Pat küt, pat küt. Cilalanmamış olan tahta zeminden tozlar çıkar ve adım attıkça gıcırdama sesleri gelir kulağa. Havaya yükselen toz partikülleri bir sima ortaya çıkarmaya çalışır ve her partikül bir simanın siluetidir. Gıcırdama sesleri, adım sesleri ve oyuncuların gür sesleri seyircilerin sessizliğine karışır. Bu esnada seyirciler büyülenmişçesine sahneye bakar ve oyunu izler. Ne güzel bir oyun değil mi? Evet, güzel. Seninde sahnede olman lazımdı. Neden? Çünkü sen de tam bir oyuncusun. Olabilir, ama sahnede niye olayım ki, elime ne geçecek sahnede olunca? Saçma sapan sorular sorma, sahnede sen ya da kim olursa olsun seyirciler o anda o kişiye inanırlar; yani oyuncuya. Evet, doğru; ama sahnenin arkası sahneden daha geniştir. Haklısın, fakat sen ne sahnedesin ne de sahnenin arkasındasın şu anda; bilakis izleyicisin. Önüne ne koyarlarsa onu tüketeceksin. O zaman daha iyi. Eğer sahnede olsaydım önüme ne koyulmuş ise ona göre davranacaktım. Arkasında olsa idim sahnedekilere göre planımı oluşturmak zorunda kalacaktım ki, bu bir bakıma daha kötü; çünkü daha fazla parametre ile uğraşacaktım. Evet haklısın, ama bu sefer de olaya müdahil olma şansın yok. Hem evet hem hayır. Evet olaya daha fazla müdahil olamayacağım ve önümdekine göre değerlendirme yapmak zorunda kalacağım. Hayır daha bağımsız tercihlerde bulunabileceğim, beğenmezsem eğer buna göre hareket edebileceğim. Olabilir, ama yine de karşı tarafa göre bir yargılama oluşturacaksın; her şeyden önce karşı tarafa bağlısın. Bu da iyi o zaman. Her davranışta bir karşıtlık üzerinden kendimi tanımlayabileceğim ve bu sayede savunmamı güçlendirebileceğim. Olabilir, ama ya seni karşıtlığa çekerse ve sen kendini karşıtlığına göre tanımlarken zamanla rakibinin oyununa gelirsen ne olacak peki; ilk başta iddia ettiğin şeye göre çok daha farklı bir yerde bulabilirsin kendini. O zaman haklıyım, sahnenin arkası önünden daha geniştir.

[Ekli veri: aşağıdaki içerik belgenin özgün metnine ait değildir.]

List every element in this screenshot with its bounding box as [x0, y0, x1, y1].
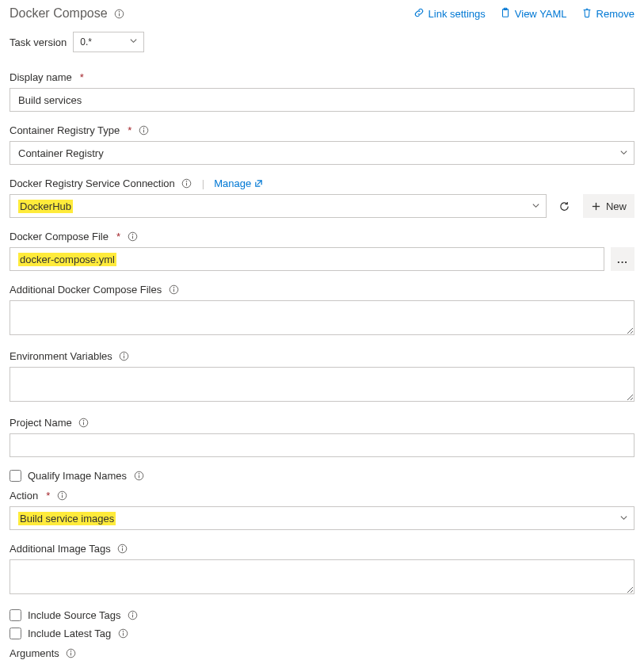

*: Söylentiye göre Caesar’a ait olan söz. Galya ile İtalya arasında sınır olan Rubicon Irmağı’nı geçerken söylemiş. Zarlar atıldı demek. Askerleri ile geçmesi yasak olan ırmağı askerleri ile geçen Caesar bu sözü söylemiştir ve ardından Optimates ve Populares arasında çıkacak olan savaş İkinci Triumvirate(üçlü yönetim) ve Roma’nın imparatorluk dönemine geçişine giden süreci başlatacaktır.